Et cetera. Seeing as the article seems to indicate that it would only link records in the felony database, it's not nearly as big an issue right NOW, but I utterly detest the precedent it sets. More than anything, any system that allows for more police intimidation of people who're unlinked to a crime is a system I'd like to see split in two with an ax.

 
doyner [TotalFark] 2008-04-26 02:21:40 PM  
It doesn't surprise me in the least that California is doing this. These farks will do anything to preserve and advance their two-class pseudo-socialist police state.

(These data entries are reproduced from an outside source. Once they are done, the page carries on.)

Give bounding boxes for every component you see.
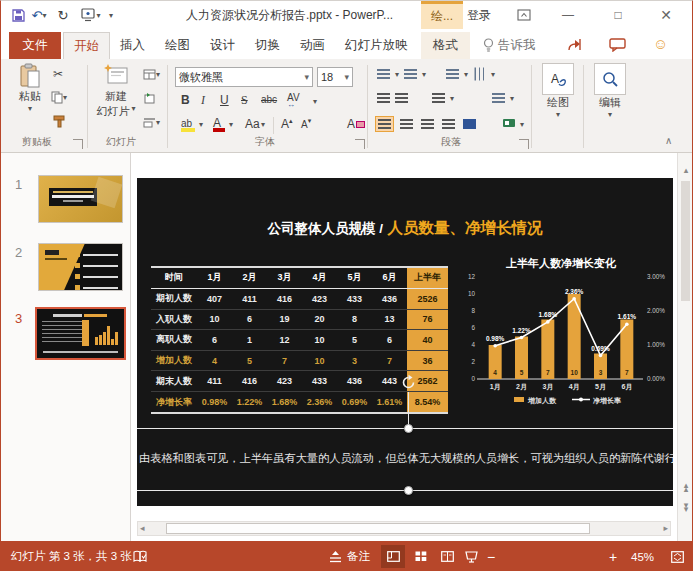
align-center-button[interactable] xyxy=(398,117,415,131)
ribbon-tab-设计[interactable]: 设计 xyxy=(200,32,245,59)
cut-button[interactable]: ✂ xyxy=(53,67,63,81)
underline-button[interactable]: U xyxy=(220,93,229,107)
maximize-button[interactable]: □ xyxy=(603,1,633,29)
redo-button[interactable]: ↻ xyxy=(55,5,71,25)
ribbon-display-options-button[interactable] xyxy=(509,1,539,29)
fit-slide-to-window-button[interactable] xyxy=(665,545,689,568)
scroll-up-button[interactable]: ▴ xyxy=(680,165,692,175)
comments-button[interactable] xyxy=(609,38,626,56)
slide-canvas[interactable]: 公司整体人员规模 / 人员数量、净增长情况 时间1月2月3月4月5月6月上半年期… xyxy=(137,178,673,506)
distribute-button[interactable] xyxy=(461,117,478,131)
numbering-button[interactable] xyxy=(404,69,417,79)
slideshow-view-button[interactable] xyxy=(459,545,483,568)
selection-handle-top[interactable] xyxy=(404,424,413,433)
ribbon-tab-切换[interactable]: 切换 xyxy=(245,32,290,59)
close-button[interactable]: ✕ xyxy=(651,1,681,29)
slide-sorter-view-button[interactable] xyxy=(409,545,433,568)
horizontal-scrollbar[interactable]: ◂ ▸ xyxy=(137,521,671,536)
horizontal-scroll-thumb[interactable] xyxy=(166,523,590,534)
drawing-icon: A xyxy=(548,70,568,88)
change-case-button[interactable]: Aa xyxy=(245,117,260,131)
vertical-scroll-thumb[interactable] xyxy=(681,181,690,301)
text-direction-button[interactable] xyxy=(475,68,485,81)
section-button[interactable]: ▾ xyxy=(143,117,160,128)
increase-indent-button[interactable] xyxy=(395,93,408,103)
text-shadow-button[interactable]: abc xyxy=(261,94,277,105)
strikethrough-button[interactable]: S xyxy=(241,93,248,108)
slide-thumbnail-3-selected[interactable] xyxy=(35,307,126,360)
shrink-font-button[interactable]: A▾ xyxy=(301,117,311,131)
selection-handle-bottom[interactable] xyxy=(404,486,413,495)
new-slide-button[interactable]: 新建 幻灯片▾ xyxy=(93,63,139,119)
zoom-out-button[interactable]: − xyxy=(487,541,495,571)
ink-tools-tab[interactable]: 绘... xyxy=(421,1,463,29)
editing-button[interactable]: 编辑 ▾ xyxy=(589,63,631,119)
line-spacing-button[interactable] xyxy=(446,69,459,79)
reading-view-button[interactable] xyxy=(435,545,459,568)
zoom-in-button[interactable]: + xyxy=(609,541,617,571)
drawing-button[interactable]: A 绘图 ▾ xyxy=(537,63,579,119)
font-name-combobox[interactable]: 微软雅黑 ▾ xyxy=(175,67,313,87)
svg-text:5: 5 xyxy=(520,369,524,376)
tab-format-contextual[interactable]: 格式 xyxy=(421,32,470,59)
tell-me-box[interactable]: 告诉我 xyxy=(483,32,536,59)
notes-button[interactable]: 备注 xyxy=(329,541,370,571)
touch-mouse-mode-button[interactable]: ▾ xyxy=(79,5,103,25)
decrease-indent-button[interactable] xyxy=(377,93,390,103)
ribbon-tab-开始[interactable]: 开始 xyxy=(63,32,110,59)
window-title: 人力资源状况分析报告.pptx - PowerP... xyxy=(157,1,422,29)
font-dialog-launcher[interactable] xyxy=(355,139,365,149)
share-button[interactable] xyxy=(567,37,585,56)
align-left-button[interactable] xyxy=(375,116,394,132)
clear-formatting-button[interactable]: A xyxy=(347,117,365,131)
justify-button[interactable] xyxy=(440,117,457,131)
feedback-smiley-button[interactable]: ☺ xyxy=(653,35,668,52)
previous-slide-button[interactable]: ▴▴ xyxy=(680,483,692,491)
bold-button[interactable]: B xyxy=(181,93,190,107)
minimize-button[interactable]: — xyxy=(553,1,583,29)
note-textbox[interactable]: 由表格和图表可见，上半年虽有大量的人员流动，但总体无大规模的人员增长，可视为组织… xyxy=(139,451,669,466)
align-text-button[interactable] xyxy=(492,93,505,103)
copy-button[interactable]: ▾ xyxy=(51,91,67,104)
spell-check-button[interactable] xyxy=(133,541,147,571)
slide-thumbnail-2[interactable] xyxy=(38,243,123,291)
scroll-left-button[interactable]: ◂ xyxy=(140,523,145,533)
slide-layout-button[interactable]: ▾ xyxy=(143,69,160,80)
normal-view-button[interactable] xyxy=(381,545,405,568)
bullets-button[interactable] xyxy=(377,69,390,79)
align-right-button[interactable] xyxy=(419,117,436,131)
character-spacing-button[interactable]: AV↔ xyxy=(287,92,300,106)
next-slide-button[interactable]: ▾▾ xyxy=(680,503,692,511)
zoom-level[interactable]: 45% xyxy=(631,541,654,571)
ribbon-tab-幻灯片放映[interactable]: 幻灯片放映 xyxy=(335,32,418,59)
ribbon-tab-动画[interactable]: 动画 xyxy=(290,32,335,59)
font-size-combobox[interactable]: 18 ▾ xyxy=(317,67,353,87)
reset-slide-button[interactable] xyxy=(143,93,156,105)
tab-file[interactable]: 文件 xyxy=(9,32,61,59)
undo-button[interactable]: ↶▾ xyxy=(29,5,49,25)
font-color-button[interactable]: A xyxy=(213,116,225,132)
ribbon-tab-插入[interactable]: 插入 xyxy=(110,32,155,59)
ribbon-tab-绘图[interactable]: 绘图 xyxy=(155,32,200,59)
reading-view-icon xyxy=(441,551,454,562)
format-painter-button[interactable] xyxy=(53,115,66,128)
columns-button[interactable] xyxy=(432,93,445,103)
save-button[interactable] xyxy=(9,5,27,25)
scroll-right-button[interactable]: ▸ xyxy=(663,523,668,533)
qat-customize-button[interactable]: ▾ xyxy=(105,5,117,25)
paragraph-dialog-launcher[interactable] xyxy=(519,139,529,149)
sign-in-button[interactable]: 登录 xyxy=(467,1,491,29)
layout-icon xyxy=(143,69,156,80)
slide-thumbnail-1[interactable] xyxy=(38,175,123,223)
grow-font-button[interactable]: A▴ xyxy=(281,117,293,131)
paste-button[interactable]: 粘贴 ▾ xyxy=(9,63,51,113)
highlight-color-button[interactable]: ab xyxy=(181,116,195,132)
half-year-growth-chart[interactable]: 上半年人数净增长变化0246810120.00%1.00%2.00%3.00%4… xyxy=(456,251,673,409)
vertical-scrollbar[interactable]: ▴ ▴▴ ▾▾ xyxy=(677,153,693,541)
convert-smartart-button[interactable] xyxy=(502,115,516,133)
italic-button[interactable]: I xyxy=(201,93,205,108)
slide-title[interactable]: 公司整体人员规模 / 人员数量、净增长情况 xyxy=(137,218,673,239)
clipboard-dialog-launcher[interactable] xyxy=(73,139,83,149)
slide-counter[interactable]: 幻灯片 第 3 张，共 3 张 xyxy=(11,541,132,571)
collapse-ribbon-button[interactable]: ∧ xyxy=(665,135,672,146)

I can't wait to leave this farking place.

 
SpiderQueenDemon 2008-04-26 02:56:39 PM  
Having an evil twin just got a lot scarier.

 
hovsm 2008-04-26 05:03:27 PM  
This type of headline is becoming old and busted.

 
GoddessPrime 2008-04-26 05:05:17 PM  
If you have nothing to hide, you have nothing to worry about.

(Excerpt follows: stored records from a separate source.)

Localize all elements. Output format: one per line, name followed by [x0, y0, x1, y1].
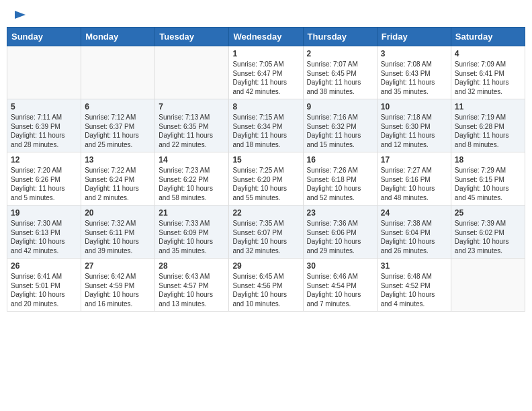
calendar-day-cell: 10Sunrise: 7:18 AM Sunset: 6:30 PM Dayli…: [377, 99, 451, 152]
calendar-day-cell: 19Sunrise: 7:30 AM Sunset: 6:13 PM Dayli…: [7, 205, 81, 259]
logo: [12, 9, 27, 19]
day-info: Sunrise: 6:48 AM Sunset: 4:52 PM Dayligh…: [381, 272, 447, 308]
calendar-day-cell: 28Sunrise: 6:43 AM Sunset: 4:57 PM Dayli…: [155, 259, 229, 312]
calendar-day-cell: 26Sunrise: 6:41 AM Sunset: 5:01 PM Dayli…: [7, 259, 81, 312]
day-number: 20: [85, 208, 151, 218]
calendar-day-cell: 1Sunrise: 7:05 AM Sunset: 6:47 PM Daylig…: [229, 46, 303, 99]
day-number: 3: [381, 49, 447, 58]
day-of-week-header: Friday: [377, 28, 451, 46]
calendar-header-row: SundayMondayTuesdayWednesdayThursdayFrid…: [7, 28, 525, 46]
day-of-week-header: Monday: [81, 28, 155, 46]
day-info: Sunrise: 7:23 AM Sunset: 6:22 PM Dayligh…: [159, 166, 225, 202]
day-number: 11: [455, 102, 521, 111]
day-info: Sunrise: 7:33 AM Sunset: 6:09 PM Dayligh…: [159, 219, 225, 255]
calendar-day-cell: [81, 46, 155, 99]
day-info: Sunrise: 7:09 AM Sunset: 6:41 PM Dayligh…: [455, 60, 521, 96]
day-info: Sunrise: 7:30 AM Sunset: 6:13 PM Dayligh…: [11, 219, 77, 255]
day-of-week-header: Thursday: [303, 28, 377, 46]
calendar-day-cell: 17Sunrise: 7:27 AM Sunset: 6:16 PM Dayli…: [377, 152, 451, 205]
day-number: 10: [381, 102, 447, 111]
day-number: 22: [232, 208, 299, 218]
day-info: Sunrise: 7:38 AM Sunset: 6:04 PM Dayligh…: [381, 219, 447, 255]
day-number: 9: [307, 102, 373, 111]
day-number: 28: [159, 261, 225, 271]
day-of-week-header: Sunday: [7, 28, 81, 46]
calendar-day-cell: 24Sunrise: 7:38 AM Sunset: 6:04 PM Dayli…: [377, 205, 451, 259]
calendar-day-cell: 14Sunrise: 7:23 AM Sunset: 6:22 PM Dayli…: [155, 152, 229, 205]
day-number: 14: [159, 155, 225, 165]
day-number: 24: [381, 208, 447, 218]
day-number: 31: [381, 261, 447, 271]
day-number: 6: [85, 102, 151, 111]
calendar-day-cell: [451, 259, 525, 312]
day-number: 1: [232, 49, 299, 58]
calendar-day-cell: 16Sunrise: 7:26 AM Sunset: 6:18 PM Dayli…: [303, 152, 377, 205]
calendar-day-cell: 18Sunrise: 7:29 AM Sunset: 6:15 PM Dayli…: [451, 152, 525, 205]
day-number: 12: [11, 155, 77, 165]
day-info: Sunrise: 7:22 AM Sunset: 6:24 PM Dayligh…: [85, 166, 151, 202]
calendar-table: SundayMondayTuesdayWednesdayThursdayFrid…: [7, 27, 525, 312]
calendar-day-cell: 11Sunrise: 7:19 AM Sunset: 6:28 PM Dayli…: [451, 99, 525, 152]
day-info: Sunrise: 7:39 AM Sunset: 6:02 PM Dayligh…: [455, 219, 521, 255]
calendar-day-cell: 2Sunrise: 7:07 AM Sunset: 6:45 PM Daylig…: [303, 46, 377, 99]
day-info: Sunrise: 7:36 AM Sunset: 6:06 PM Dayligh…: [307, 219, 373, 255]
day-info: Sunrise: 7:27 AM Sunset: 6:16 PM Dayligh…: [381, 166, 447, 202]
day-number: 19: [11, 208, 77, 218]
day-number: 5: [11, 102, 77, 111]
calendar-week-row: 12Sunrise: 7:20 AM Sunset: 6:26 PM Dayli…: [7, 152, 525, 205]
calendar-day-cell: [7, 46, 81, 99]
day-number: 4: [455, 49, 521, 58]
day-number: 13: [85, 155, 151, 165]
calendar-day-cell: 8Sunrise: 7:15 AM Sunset: 6:34 PM Daylig…: [229, 99, 303, 152]
day-number: 8: [232, 102, 299, 111]
day-info: Sunrise: 6:45 AM Sunset: 4:56 PM Dayligh…: [232, 272, 299, 308]
calendar-week-row: 1Sunrise: 7:05 AM Sunset: 6:47 PM Daylig…: [7, 46, 525, 99]
day-info: Sunrise: 7:07 AM Sunset: 6:45 PM Dayligh…: [307, 60, 373, 96]
calendar-day-cell: 20Sunrise: 7:32 AM Sunset: 6:11 PM Dayli…: [81, 205, 155, 259]
day-info: Sunrise: 7:19 AM Sunset: 6:28 PM Dayligh…: [455, 113, 521, 149]
calendar-day-cell: 12Sunrise: 7:20 AM Sunset: 6:26 PM Dayli…: [7, 152, 81, 205]
day-of-week-header: Saturday: [451, 28, 525, 46]
day-info: Sunrise: 7:35 AM Sunset: 6:07 PM Dayligh…: [232, 219, 299, 255]
calendar-week-row: 26Sunrise: 6:41 AM Sunset: 5:01 PM Dayli…: [7, 259, 525, 312]
day-info: Sunrise: 7:11 AM Sunset: 6:39 PM Dayligh…: [11, 113, 77, 149]
calendar-day-cell: 22Sunrise: 7:35 AM Sunset: 6:07 PM Dayli…: [229, 205, 303, 259]
calendar-day-cell: 21Sunrise: 7:33 AM Sunset: 6:09 PM Dayli…: [155, 205, 229, 259]
day-info: Sunrise: 6:42 AM Sunset: 4:59 PM Dayligh…: [85, 272, 151, 308]
day-info: Sunrise: 6:43 AM Sunset: 4:57 PM Dayligh…: [159, 272, 225, 308]
calendar-day-cell: 3Sunrise: 7:08 AM Sunset: 6:43 PM Daylig…: [377, 46, 451, 99]
logo-flag-icon: [13, 9, 27, 23]
day-number: 16: [307, 155, 373, 165]
day-number: 21: [159, 208, 225, 218]
calendar-day-cell: 27Sunrise: 6:42 AM Sunset: 4:59 PM Dayli…: [81, 259, 155, 312]
day-number: 18: [455, 155, 521, 165]
day-number: 25: [455, 208, 521, 218]
day-number: 29: [232, 261, 299, 271]
day-of-week-header: Tuesday: [155, 28, 229, 46]
calendar-day-cell: 5Sunrise: 7:11 AM Sunset: 6:39 PM Daylig…: [7, 99, 81, 152]
day-number: 27: [85, 261, 151, 271]
day-number: 15: [232, 155, 299, 165]
calendar-day-cell: 29Sunrise: 6:45 AM Sunset: 4:56 PM Dayli…: [229, 259, 303, 312]
page-header: [7, 7, 525, 21]
day-info: Sunrise: 7:18 AM Sunset: 6:30 PM Dayligh…: [381, 113, 447, 149]
day-info: Sunrise: 7:15 AM Sunset: 6:34 PM Dayligh…: [232, 113, 299, 149]
day-info: Sunrise: 7:16 AM Sunset: 6:32 PM Dayligh…: [307, 113, 373, 149]
day-number: 2: [307, 49, 373, 58]
day-info: Sunrise: 7:20 AM Sunset: 6:26 PM Dayligh…: [11, 166, 77, 202]
day-info: Sunrise: 7:05 AM Sunset: 6:47 PM Dayligh…: [232, 60, 299, 96]
calendar-day-cell: 4Sunrise: 7:09 AM Sunset: 6:41 PM Daylig…: [451, 46, 525, 99]
calendar-day-cell: 25Sunrise: 7:39 AM Sunset: 6:02 PM Dayli…: [451, 205, 525, 259]
calendar-day-cell: 30Sunrise: 6:46 AM Sunset: 4:54 PM Dayli…: [303, 259, 377, 312]
day-info: Sunrise: 7:26 AM Sunset: 6:18 PM Dayligh…: [307, 166, 373, 202]
day-info: Sunrise: 7:13 AM Sunset: 6:35 PM Dayligh…: [159, 113, 225, 149]
calendar-day-cell: 6Sunrise: 7:12 AM Sunset: 6:37 PM Daylig…: [81, 99, 155, 152]
calendar-day-cell: [155, 46, 229, 99]
calendar-day-cell: 15Sunrise: 7:25 AM Sunset: 6:20 PM Dayli…: [229, 152, 303, 205]
day-info: Sunrise: 7:32 AM Sunset: 6:11 PM Dayligh…: [85, 219, 151, 255]
day-info: Sunrise: 7:08 AM Sunset: 6:43 PM Dayligh…: [381, 60, 447, 96]
calendar-week-row: 19Sunrise: 7:30 AM Sunset: 6:13 PM Dayli…: [7, 205, 525, 259]
day-number: 23: [307, 208, 373, 218]
calendar-day-cell: 7Sunrise: 7:13 AM Sunset: 6:35 PM Daylig…: [155, 99, 229, 152]
day-number: 17: [381, 155, 447, 165]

/I feel so dirty for saying that

 
CygnusDarius [TotalFark] 2008-04-26 05:05:47 PM  
SpiderQueenDemon: Having an evil twin just got a lot scarier.

Put a fake goatee and the cops will be confused.

/Unless they know about the evil gene

 
Phil Herup 2008-04-26 05:06:22 PM  
comicsmedia.ign.com

 
Killer Miller 2008-04-26 05:06:48 PM  
Three guarantees in life: Death, taxes, Jerry Brown has some asinine plan.

 
CitizenTed [TotalFark] 2008-04-26 05:08:28 PM  
Hooray! When the police have finally ID'ed all our DNA and finished construction of the "re-assessment" camps with high-tech laser-powered force field fences, does that mean I can finally get a jet car? Cool.

 
kidsizedcoffin 2008-04-26 05:08:31 PM  
The number of victims and those not convicted of a crime, that have their DNA in one of th database is growing. The last thing I want to have happen, is identify a relative just because I bothered to report an unrelated crime.

 
Phil Herup 2008-04-26 05:09:45 PM  
www.southparkstuff.comwww.southparkstuff.com

 
Seriously_seriously 2008-04-26 05:15:10 PM  
Screw my relatives, if my DNA was in the data base and I found out one of my relatives did it... I would sure as hell rat them out.

 
doyner [TotalFark] 2008-04-26 05:17:04 PM  
Seriously_seriously: Screw my relatives, if my DNA was in the data base and I found out one of my relatives did it... I would sure as hell rat them out.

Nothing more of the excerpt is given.